Likewise the car companies are all in on the government mandating all these new "nannies" (e.g. lane-keeping, blind spot monitoring and similar.)  Why is it that the crash rate has not gone down if these things actually work?  Obviously they do not work otherwise the crash rate would drop like a stone and it hasn't.  But what has happened is that the cost of cars and insurance has risen dramatically with a large part of the cost increase being in the mandated "nannies" and the expense when one of them gets broken; instead of a $200 windshield now its $1,000 because the camera and other sensors has to be realigned at the dealer.  The insurance company has its profit margin capped so the only way for them to make more money is to force up the cost of vehicles and collision repairs so they therefore can charge more for the insurance!  You are told this improves safety but the data says it has not; all it has done is drive up the price which you are forced to pay even if you don't buy a new car because you might be at fault in an accident and the other guy did buy the new car with all the fancy mandated gadgets on it.

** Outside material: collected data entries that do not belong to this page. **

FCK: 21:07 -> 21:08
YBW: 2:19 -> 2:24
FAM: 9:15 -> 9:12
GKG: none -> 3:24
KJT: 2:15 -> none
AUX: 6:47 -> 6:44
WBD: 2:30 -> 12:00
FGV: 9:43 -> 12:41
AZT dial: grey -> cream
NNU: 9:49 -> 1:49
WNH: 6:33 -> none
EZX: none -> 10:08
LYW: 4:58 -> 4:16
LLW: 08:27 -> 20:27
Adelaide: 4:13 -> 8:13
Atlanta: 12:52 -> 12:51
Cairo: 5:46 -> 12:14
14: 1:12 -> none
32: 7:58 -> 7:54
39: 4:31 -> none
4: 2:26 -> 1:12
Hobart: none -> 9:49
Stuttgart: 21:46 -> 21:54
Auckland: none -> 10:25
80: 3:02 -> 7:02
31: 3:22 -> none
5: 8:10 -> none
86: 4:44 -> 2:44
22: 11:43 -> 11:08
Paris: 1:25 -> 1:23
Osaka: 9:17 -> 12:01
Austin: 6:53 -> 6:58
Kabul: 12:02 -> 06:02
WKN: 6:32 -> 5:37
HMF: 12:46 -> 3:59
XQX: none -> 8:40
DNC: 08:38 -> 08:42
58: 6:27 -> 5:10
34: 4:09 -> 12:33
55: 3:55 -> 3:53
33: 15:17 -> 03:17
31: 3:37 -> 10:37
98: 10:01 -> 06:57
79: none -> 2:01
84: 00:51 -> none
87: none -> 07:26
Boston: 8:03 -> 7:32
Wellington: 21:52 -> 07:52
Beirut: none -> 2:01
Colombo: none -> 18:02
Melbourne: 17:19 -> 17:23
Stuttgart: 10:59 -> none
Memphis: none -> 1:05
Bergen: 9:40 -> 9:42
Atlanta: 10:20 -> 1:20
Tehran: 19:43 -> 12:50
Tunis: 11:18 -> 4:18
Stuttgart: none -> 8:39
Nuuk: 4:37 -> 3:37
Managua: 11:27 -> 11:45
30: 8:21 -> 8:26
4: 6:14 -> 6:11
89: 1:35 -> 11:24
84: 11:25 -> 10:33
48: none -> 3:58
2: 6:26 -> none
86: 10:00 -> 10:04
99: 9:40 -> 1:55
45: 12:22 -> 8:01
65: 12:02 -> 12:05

If you're young you might fall for the "imminent ruination" of the environment and planet generally because you've never seen it so much worse than it is now.  You see, in 1970 you weren't alive -- but I was, and I remember it.  You've never seen America look like this because you were never alive when it did.

I was.

It no longer is.

The air is no longer poisoned.  The factories and chemical plants no longer belch eye-watering fumes and poison the water to the point you cannot swim in it or eat the fish.  The tailpipe of your car no longer belches fumes that can kill you in minutes and being caught in traffic does not cause you to choke on the unburned hydrocarbons and carbon monoxide.  Earth has quite-literally never been healthier; no longer do you get polio from your drinking water as that disease is fecal/oral in transmission.  No, it was not the vaccine that stopped it; it was in fact the improvement in public sanitation as the case rate was dropping like a stone before the vaccine was introduced.

So-called "Green Energy" is a scam; it is neither green nor are we destroying the planet by exploiting carbon.  On the contrary; we have wildly cleaned up the planet from our previous actions, it is in better condition today than any time in the last 150 years and all of that has happened while we have built more vehicles and consumed more carbon-based energy than ever.  Indeed the cleaning of the air has led to more solar radiation reaching the surface of the Earth because we cleaned up the air, not the other way around, and this is a good thing since I presume you'd prefer not to choke on dirty air.

Don't fall for the scam: It is nothing more than yet another grift designed to make your poor for the benefit of a few monopolists and their cronies in government.  Tell them to cut that crap out and if they don't you will cut them out rather than be impoverished by their deliberate, malicious lies.